Lieutenant General Dewan Prem Chand, PVSM (14 June 1916 – 3 November 2003) was an Indian Army officer. He served as Force Commander of United Nations peacekeeping missions in the Democratic Republic of the Congo, Cyprus, Namibia and Zimbabwe.

==Early life==
Dewan Prem Chand was born on 14 June 1916 in Muzaffargarh, British India, to Dewan Khem Chand and his wife, members of a wealthy Punjabi dewan family. After an initial education at the Bishop Cotton School in Shimla, he studied at the Government College University in Lahore. In late 1934 Chand enrolled in the Indian Military Academy in Dehradun, where he performed well academically. While on holiday in Srinagar, Chand and some of his fellow cadets attempted to go swimming in one of the local lakes, which was marked with signs reading "No Indians Allowed" and "Europeans Only", only to be turned away by white boatmen. The following day they rode shikaras into the lake. When the boatmen attempted to stop them, the cadets boarded their craft and threw them into the water. Other boaters converged and fought with the cadets until an elderly man intervened. Chand and his comrades left after removing the segregationist signs and extracting an assurance that they could swim in the lake.

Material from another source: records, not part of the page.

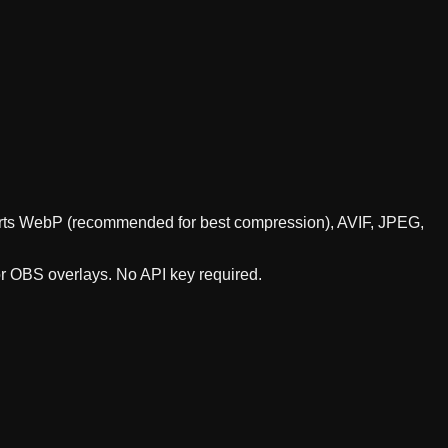
pports WebP (recommended for best compression), AVIF, JPEG,
or OBS overlays. No API key required.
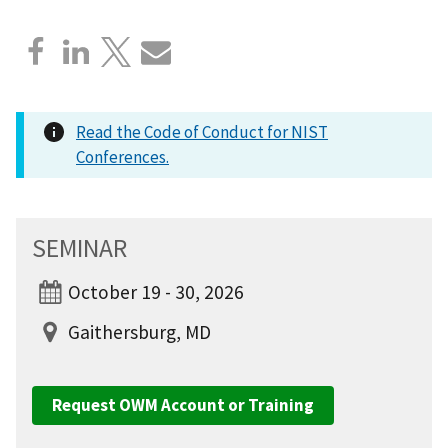
Read the Code of Conduct for NIST
Conferences.
SEMINAR
October 19 - 30, 2026
Gaithersburg, MD
Request OWM Account or Training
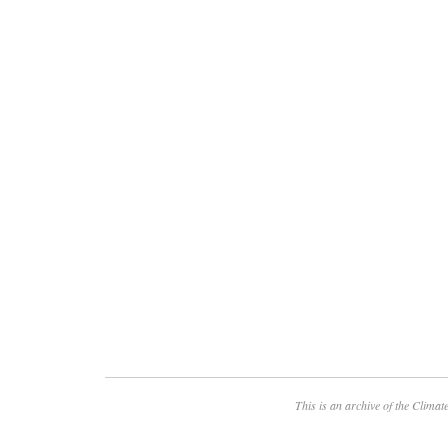
This is an archive of the
Climate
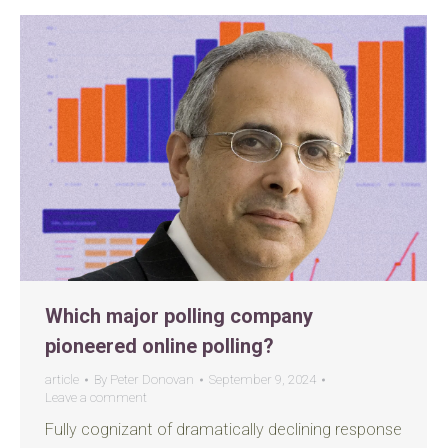
Which major polling company
pioneered online polling?
article
By
Peter Donovan
September 9, 2024
Leave a comment
Fully cognizant of dramatically declining response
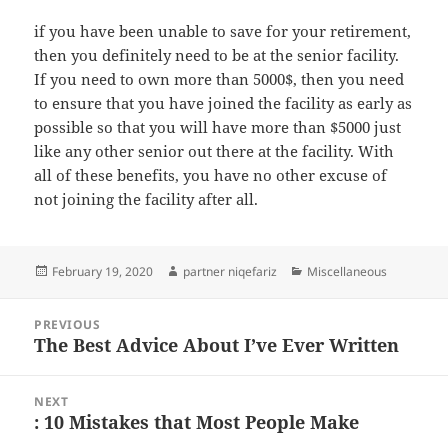
if you have been unable to save for your retirement,
then you definitely need to be at the senior facility.
If you need to own more than 5000$, then you need
to ensure that you have joined the facility as early as
possible so that you will have more than $5000 just
like any other senior out there at the facility. With
all of these benefits, you have no other excuse of
not joining the facility after all.
Posted
Author
Categories
February 19, 2020
partner niqefariz
Miscellaneous
on
Post
PREVIOUS
navigation
The Best Advice About I’ve Ever Written
Previous
post:
NEXT
: 10 Mistakes that Most People Make
Next
post:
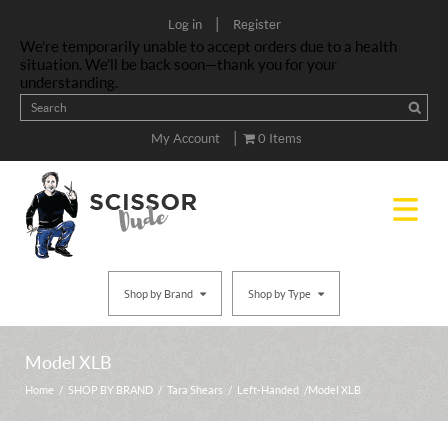
|
Log in
Register
We’re temporarily unable to accept orders due to a health
situation. We’ll be back soon—thank you for your
understanding.
|
My Account
0 Items
Shop by Brand
Shop by Type
Model XLB
Home
/
SHOP BY BRAND
/
Tara Shears
/
Left-Handed
/ Model XLB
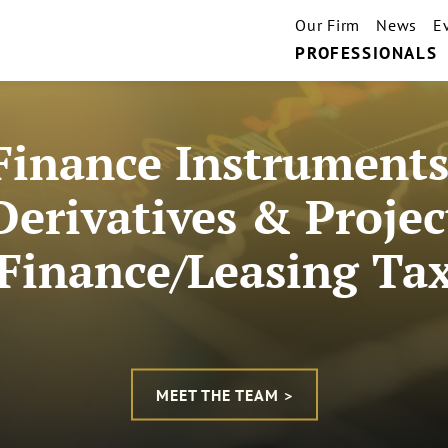
Our Firm
News
E
PROFESSIONALS
Finance Instruments
Derivatives & Projec
Finance/Leasing Ta
MEET THE TEAM >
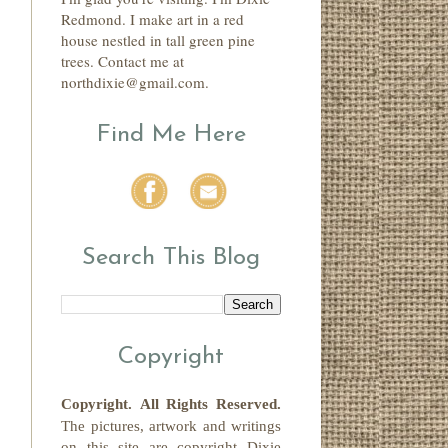
Redmond. I make art in a red
house nestled in tall green pine
trees. Contact me at
northdixie@gmail.com.
Find Me Here
Search This Blog
Copyright
Copyright.
All Rights Reserved
.
The pictures, artwork and writings
on this site
are copyright
Dixie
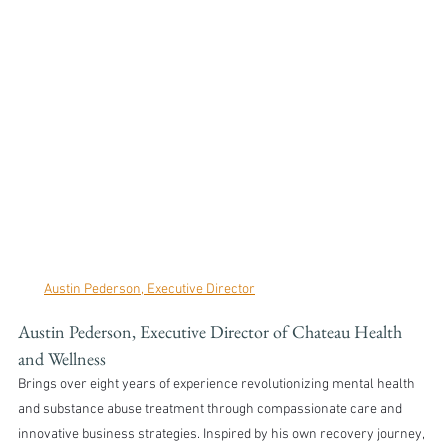
Austin Pederson, Executive Director
Austin Pederson, Executive Director of Chateau Health 
and Wellness 
Brings over eight years of experience revolutionizing mental health 
and substance abuse treatment through compassionate care and 
innovative business strategies. Inspired by his own recovery journey, 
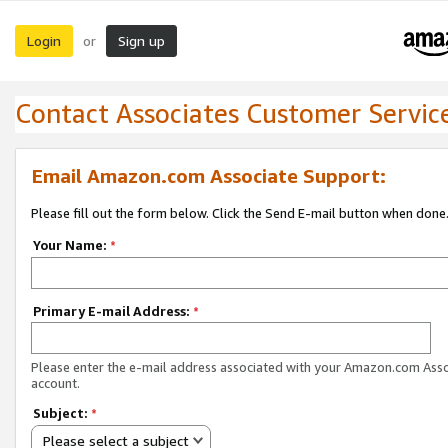
Login
Sign up
or
Contact Associates Customer Servic
Email Amazon.com Associate Support:
Please fill out the form below. Click the Send E-mail button when done
Your Name:
*
Primary E-mail Address:
*
Please enter the e-mail address associated with your Amazon.com Ass
account.
Subject:
*
Please select a subject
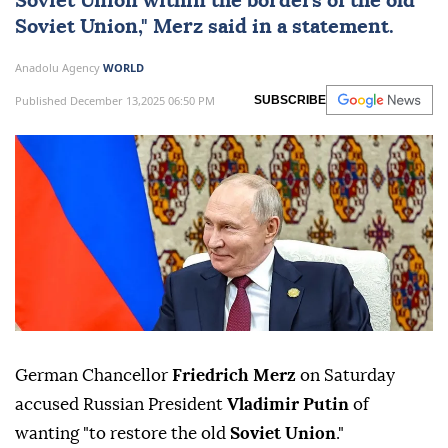
Soviet Union within the borders of the old
Soviet Union," Merz said in a statement.
Anadolu Agency
WORLD
Published December 13,2025 06:50 PM
SUBSCRIBE
German Chancellor
Friedrich Merz
on Saturday
accused Russian President
Vladimir Putin
of
wanting "to restore the old
Soviet Union
."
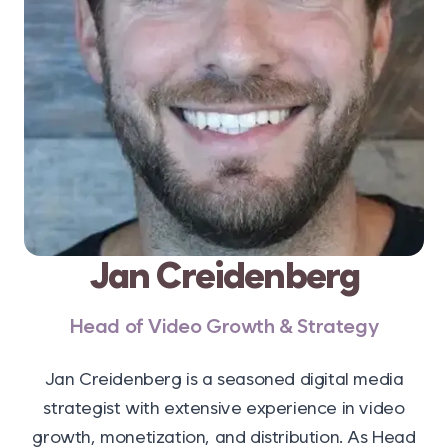
Jan Creidenberg
Head of Video Growth & Strategy
Jan Creidenberg is a seasoned digital media
strategist with extensive experience in video
growth, monetization, and distribution. As Head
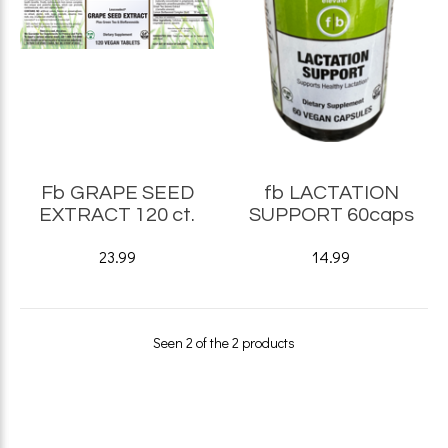
Fb GRAPE SEED
fb LACTATION
EXTRACT 120 ct.
SUPPORT 60caps
23.99
14.99
Seen 2 of the 2 products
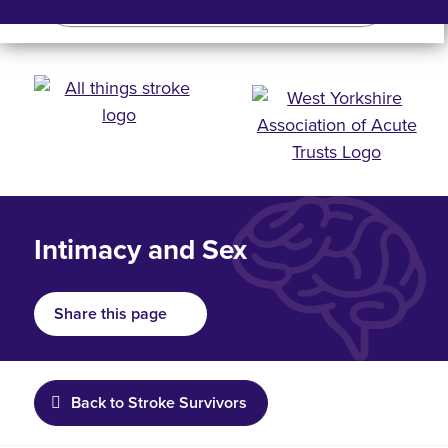
Search
Search bar
Mobile 
Intimacy and Sex
Share this page
Back to Stroke Survivors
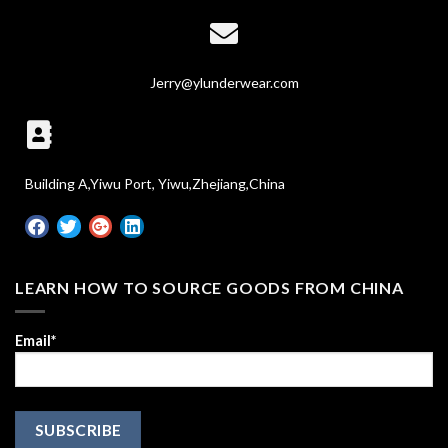
Jerry@ylunderwear.com
Building A,Yiwu Port, Yiwu,Zhejiang,China
LEARN HOW TO SOURCE GOODS FROM CHINA
Email*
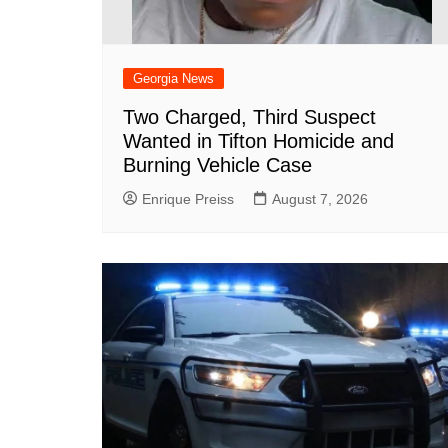
Georgia News
Two Charged, Third Suspect
Wanted in Tifton Homicide and
Burning Vehicle Case
Enrique Preiss
August 7, 2026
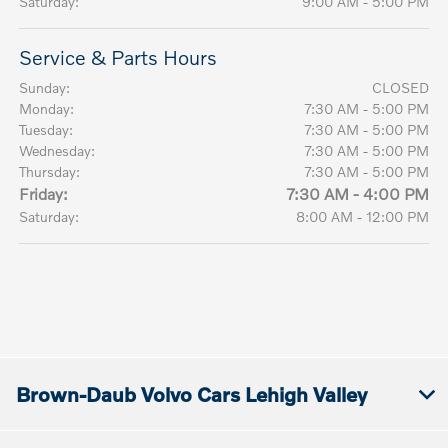
Saturday:
9:00 AM - 5:00 PM
Service & Parts Hours
Sunday:
CLOSED
Monday:
7:30 AM - 5:00 PM
Tuesday:
7:30 AM - 5:00 PM
Wednesday:
7:30 AM - 5:00 PM
Thursday:
7:30 AM - 5:00 PM
Friday:
7:30 AM - 4:00 PM
Saturday:
8:00 AM - 12:00 PM
Brown-Daub Volvo Cars Lehigh Valley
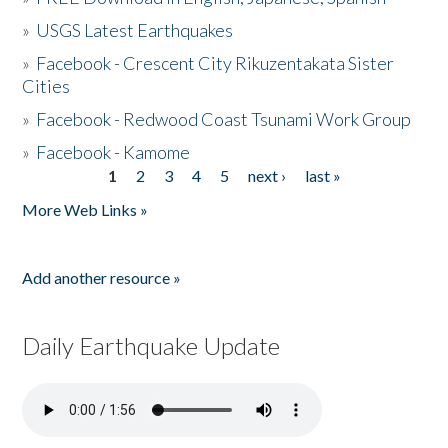
»
USGS Latest Earthquakes
»
Facebook - Crescent City Rikuzentakata Sister
Cities
»
Facebook - Redwood Coast Tsunami Work Group
»
Facebook - Kamome
1
2
3
4
5
next ›
last »
Pages
More Web Links »
Add another resource »
Daily Earthquake Update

Chand was commissioned into the British Indian Army in 1937. He was attached to the 1st Battalion, Dorset Regiment on 24 February 1938. He was accepted for the Indian Army and posted to the 5th Battalion, 10th Baluch Regiment on 24 February 1939. His seniority as second lieutenant was antedated to 31 January 1937 and he was promoted lieutenant 30 April 1939. He served during the Second World War.

==Service with the United Nations==
Chand commanded United Nations forces during two of their most sensitive peacekeeping operations.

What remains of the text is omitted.